What you will do:
What you should write out is every line from the one containing "SET 3 ADORNOS PARED" to the end of the data, exactly and with nothing else.

Material for the task:

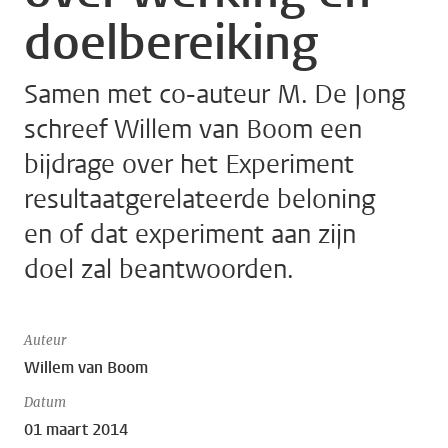
doelbereiking
Samen met co-auteur M. De Jong
schreef Willem van Boom een
bijdrage over het Experiment
resultaatgerelateerde beloning
en of dat experiment aan zijn
doel zal beantwoorden.
Auteur
Willem van Boom
Datum
01 maart 2014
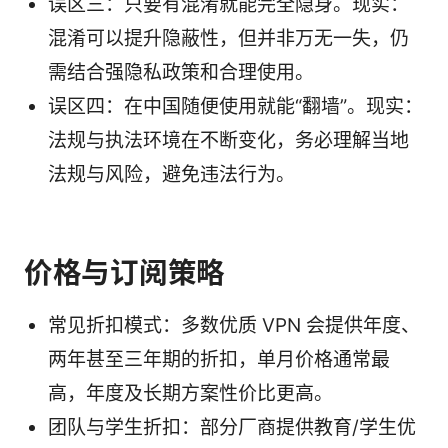
误区三：只要有混淆就能完全隐身。现实：
混淆可以提升隐蔽性，但并非万无一失，仍
需结合强隐私政策和合理使用。
误区四：在中国随便使用就能“翻墙”。现实：
法规与执法环境在不断变化，务必理解当地
法规与风险，避免违法行为。
价格与订阅策略
常见折扣模式：多数优质 VPN 会提供年度、
两年甚至三年期的折扣，单月价格通常最
高，年度及长期方案性价比更高。
团队与学生折扣：部分厂商提供教育/学生优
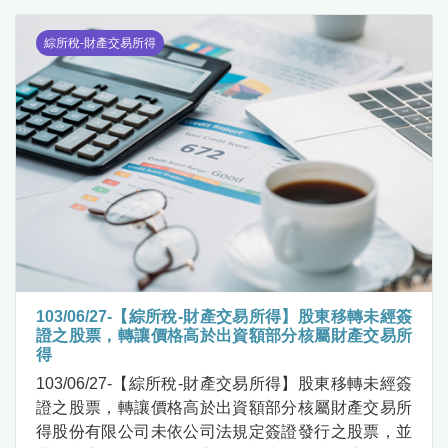
綜所稅-財產交易所得
103/06/27-【綜所稅-財產交易所得】股東移轉未經簽
證之股票，轉讓價格高於出資額部分核屬財產交易所
得
103/06/27-【綜所稅-財產交易所得】股東移轉未經簽
證之股票，轉讓價格高於出資額部分核屬財產交易所
得股份有限公司未依公司法規定簽證發行之股票，並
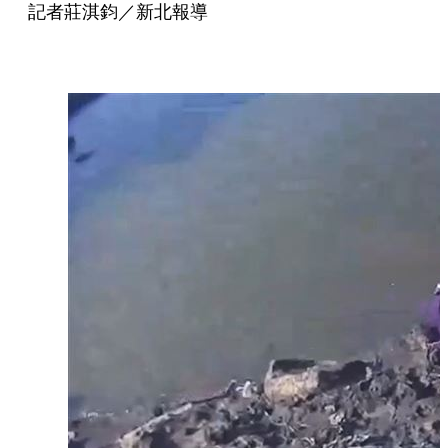
記者莊淇鈞／新北報導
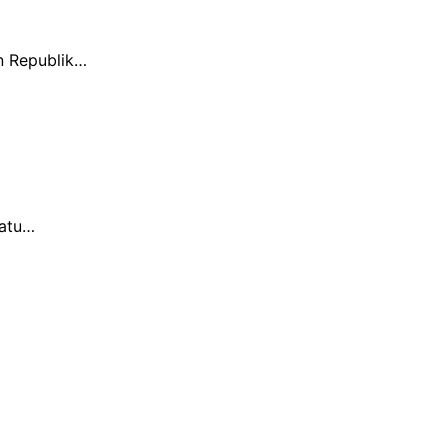
n Republik…
satu…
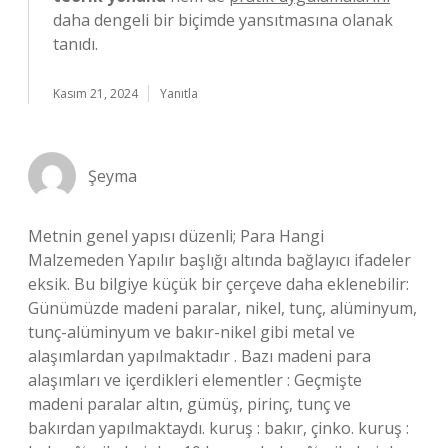
daha dengeli bir biçimde yansıtmasına olanak
tanıdı.
Kasım 21, 2024
Yanıtla
Şeyma
Metnin genel yapısı düzenli; Para Hangi
Malzemeden Yapılır başlığı altında bağlayıcı ifadeler
eksik. Bu bilgiye küçük bir çerçeve daha eklenebilir:
Günümüzde madeni paralar, nikel, tunç, alüminyum,
tunç-alüminyum ve bakır-nikel gibi metal ve
alaşımlardan yapılmaktadır . Bazı madeni para
alaşımları ve içerdikleri elementler : Geçmişte
madeni paralar altın, gümüş, pirinç, tunç ve
bakırdan yapılmaktaydı. kuruş : bakır, çinko. kuruş :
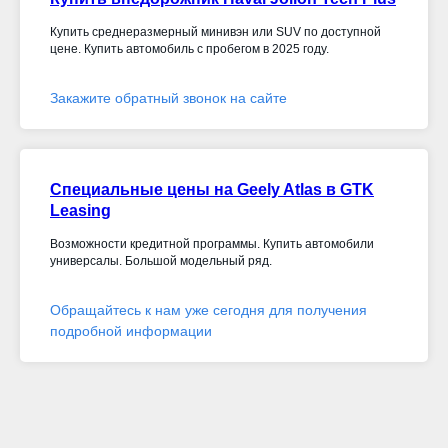
Купить среднеразмерный минивэн или SUV по доступной
цене. Купить автомобиль с пробегом в 2025 году.
Закажите обратный звонок на сайте
Специальные цены на Geely Atlas в GTK
Leasing
Возможности кредитной программы. Купить автомобили
универсалы. Большой модельный ряд.
Обращайтесь к нам уже сегодня для получения
подробной информации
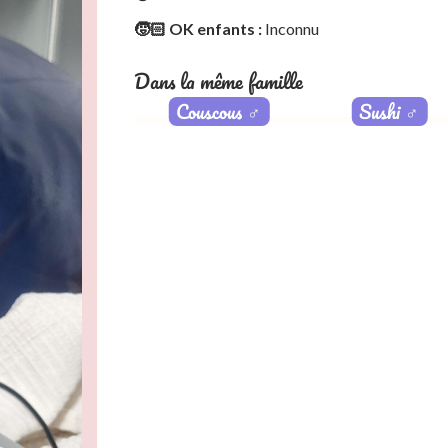
🧒🏻 OK enfants :
Inconnu
Dans la même famille
Couscous
♂️
Sushi
♂️
Adopté
Adopté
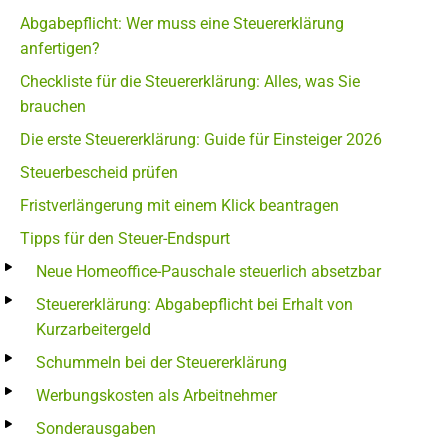
Abgabepflicht: Wer muss eine Steuererklärung
anfertigen?
Checkliste für die Steuererklärung: Alles, was Sie
brauchen
Die erste Steuererklärung: Guide für Einsteiger 2026
Steuerbescheid prüfen
Fristverlängerung mit einem Klick beantragen
Tipps für den Steuer-Endspurt
Neue Homeoffice-Pauschale steuerlich absetzbar
Steuererklärung: Abgabepflicht bei Erhalt von
Kurzarbeitergeld
Schummeln bei der Steuererklärung
Werbungskosten als Arbeitnehmer
Sonderausgaben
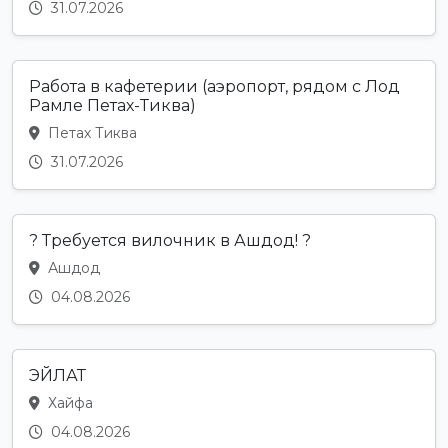
31.07.2026
Работа в кафетерии (аэропорт, рядом с Лод
Рамле Петах-Тиква)
Петах Тиква
31.07.2026
? Требуется вилочник в Ашдод! ?
Ашдод
04.08.2026
ЭЙЛАТ
Хайфа
04.08.2026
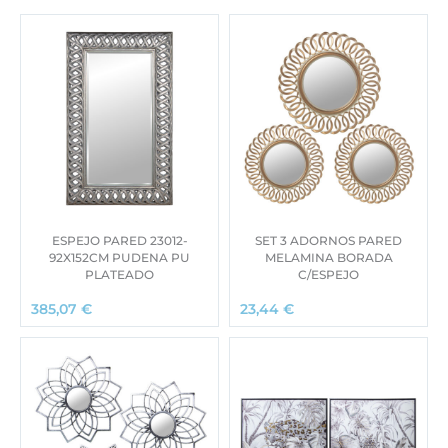
ESPEJO PARED 23012-
SET 3 ADORNOS PARED
92X152CM PUDENA PU
MELAMINA BORADA
PLATEADO
C/ESPEJO
385,07
€
23,44
€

Answer below:
SET 3 ADORNOS PARED
92X152CM PUDENA PU
MELAMINA BORADA
PLATEADO
C/ESPEJO
385,07
€
23,44
€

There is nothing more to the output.